Shares of Daimler slid to the bottom of the German blue-chip index <.GDAXI> as well as the STOXX Europe 600 Automobiles & Parts <.SXAP> index, trading 2.1 percent lower at 51.97 euros at 0829 GMT.

Daimler's first-quarter earnings before interest and tax (EBIT) rose 71 percent to 2.03 billion euros ($3 billion), helped by strong passenger car demand from emerging markets and a robust truck business.

That was slightly above the average analyst estimate of 1.99 billion euros in a Reuters poll but not enough to move Daimler shares higher.

While the first quarter was definitely a good quarter for Daimler, it also shows that it becomes more difficult for the company to surprise positively as expectations are high, Equinet analyst Tim Schuldt said.

Volkswagen, Europe's biggest carmaker, this week blasted through market forecasts as it reported emerging markets boosted its quarterly business.

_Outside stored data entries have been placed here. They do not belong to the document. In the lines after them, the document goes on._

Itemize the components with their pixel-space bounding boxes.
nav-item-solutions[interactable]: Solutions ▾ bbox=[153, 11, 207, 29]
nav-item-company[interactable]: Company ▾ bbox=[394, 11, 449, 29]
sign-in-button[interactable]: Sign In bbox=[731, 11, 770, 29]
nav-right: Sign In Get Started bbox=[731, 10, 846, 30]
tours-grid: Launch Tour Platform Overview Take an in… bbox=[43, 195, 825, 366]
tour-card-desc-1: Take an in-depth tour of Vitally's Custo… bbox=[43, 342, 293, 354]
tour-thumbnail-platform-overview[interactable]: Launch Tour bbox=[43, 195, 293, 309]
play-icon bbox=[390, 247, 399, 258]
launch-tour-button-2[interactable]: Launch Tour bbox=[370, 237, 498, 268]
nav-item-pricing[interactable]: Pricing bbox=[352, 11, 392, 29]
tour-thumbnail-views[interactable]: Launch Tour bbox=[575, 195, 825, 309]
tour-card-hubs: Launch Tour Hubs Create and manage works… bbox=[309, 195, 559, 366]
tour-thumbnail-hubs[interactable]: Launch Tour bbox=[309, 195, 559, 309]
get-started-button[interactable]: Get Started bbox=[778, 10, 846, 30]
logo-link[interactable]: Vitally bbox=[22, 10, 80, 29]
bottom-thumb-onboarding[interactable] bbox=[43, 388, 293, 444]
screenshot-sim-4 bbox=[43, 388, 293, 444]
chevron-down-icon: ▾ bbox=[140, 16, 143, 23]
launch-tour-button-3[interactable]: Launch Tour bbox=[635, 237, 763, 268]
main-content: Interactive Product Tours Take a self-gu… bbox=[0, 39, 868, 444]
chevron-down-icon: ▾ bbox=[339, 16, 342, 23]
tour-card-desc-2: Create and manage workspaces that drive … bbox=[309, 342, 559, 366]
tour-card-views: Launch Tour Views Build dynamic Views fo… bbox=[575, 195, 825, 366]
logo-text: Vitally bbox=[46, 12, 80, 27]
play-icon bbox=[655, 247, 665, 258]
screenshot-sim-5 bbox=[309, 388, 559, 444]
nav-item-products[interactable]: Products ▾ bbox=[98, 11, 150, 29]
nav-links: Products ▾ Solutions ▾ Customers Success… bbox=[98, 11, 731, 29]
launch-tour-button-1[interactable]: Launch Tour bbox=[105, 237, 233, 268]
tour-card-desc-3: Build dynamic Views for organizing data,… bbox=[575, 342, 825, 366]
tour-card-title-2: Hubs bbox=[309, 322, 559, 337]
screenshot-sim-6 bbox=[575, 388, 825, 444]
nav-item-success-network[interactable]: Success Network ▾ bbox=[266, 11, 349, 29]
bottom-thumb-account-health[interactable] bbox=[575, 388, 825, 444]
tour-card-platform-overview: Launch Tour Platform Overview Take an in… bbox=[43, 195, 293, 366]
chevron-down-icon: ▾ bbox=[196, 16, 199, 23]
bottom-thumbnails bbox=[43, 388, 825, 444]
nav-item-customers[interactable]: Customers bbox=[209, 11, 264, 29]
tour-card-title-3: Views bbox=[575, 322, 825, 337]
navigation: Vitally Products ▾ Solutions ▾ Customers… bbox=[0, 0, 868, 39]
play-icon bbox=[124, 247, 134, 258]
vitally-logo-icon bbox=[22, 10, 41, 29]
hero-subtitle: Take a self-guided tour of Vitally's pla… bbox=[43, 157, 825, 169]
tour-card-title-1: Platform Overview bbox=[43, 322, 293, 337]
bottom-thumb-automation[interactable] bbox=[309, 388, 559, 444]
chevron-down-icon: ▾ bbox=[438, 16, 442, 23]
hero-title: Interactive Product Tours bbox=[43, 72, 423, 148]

Daimler's passenger car business also benefited from demand in China -- now the world's largest car market -- where it sold 82 percent more cars in the first three months of 2011 than in the year-earlier period.

Global luxury car makers, from Volkswagen's Audi to BMW , have racked up eye-popping sales in China, where a growing army of super-rich is fuelling demand for everything from Gucci handbags to Rolls-Royce cars.

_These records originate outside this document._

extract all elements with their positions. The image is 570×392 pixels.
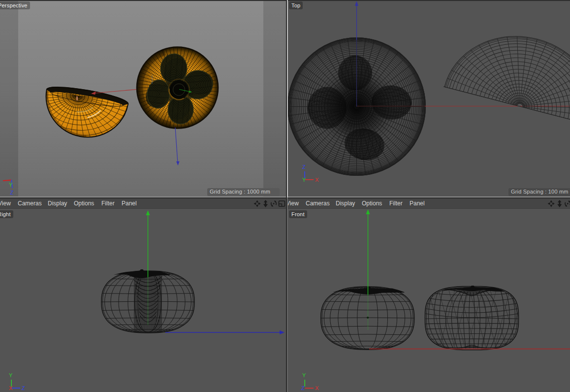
svg-text:X: X [315, 177, 319, 183]
svg-text:X: X [315, 385, 319, 391]
svg-text:Y: Y [9, 182, 13, 188]
svg-text:Z: Z [10, 190, 14, 196]
svg-text:Z: Z [302, 164, 306, 170]
svg-text:Y: Y [9, 372, 13, 378]
svg-text:Y: Y [302, 372, 306, 378]
svg-text:Z: Z [22, 385, 25, 391]
svg-text:Z: Z [301, 385, 305, 391]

Daimler Chief Financial Officer Bodo Uebber said on Friday he had no indication that demand in China would ease in coming months, adding he expected Daimler to grow 15-20 percent there this year, faster than the market.

Uebber warned, however, that growing headwinds from rising commodity prices could lead to higher than expected costs this year and that exchange rates would likely remain volatile.

But Daimler still affirmed its 2011 outlook, saying it expects EBIT to rise significantly this year, offering little solace for investors who had hoped for more specific guidance after being disappointed in February by the vague outlook.

We want to keep the suspense ahead of every quarter, Uebber said.


Daimler's trucks business was in line with consensus, but some criticized that margins there still lagged peers, with a return on sales of 6.6 percent, partly due to the impact of the earthquake and subsequent nuclear crisis in Japan.

Daimler Trucks took a 49 million euro hit from damage and production losses in Japan, where its Mitsubishi Fuso unit had to halt production for several weeks. Additional costs in the second quarter could come to 50-100 million euros, Uebber said.

Volvo and Scania , two of Europe's biggest truck makers, this week posted forecast-beating operating margins of 9.1 percent and 16.1 percent, respectively, underscoring the sharp rebound in the global truck market and raising expectations for Daimler.

The highly cyclical heavy-duty truck market has picked up strongly in recent quarters, with growth spreading out of emerging markets in Asia and Latin America to more mature markets on both sides of the North Atlantic.

Bernstein analyst Max Warburton said he expects growth at Daimler Trucks to accelerate and margins to recover this year.

We are lukewarmly enthusiastic, Silvia Quandt analyst Albrecht Denninghoff said.

Considering the positive surprises at Volvo and VW, Daimler's figures are not enough to give its stock additional impulses.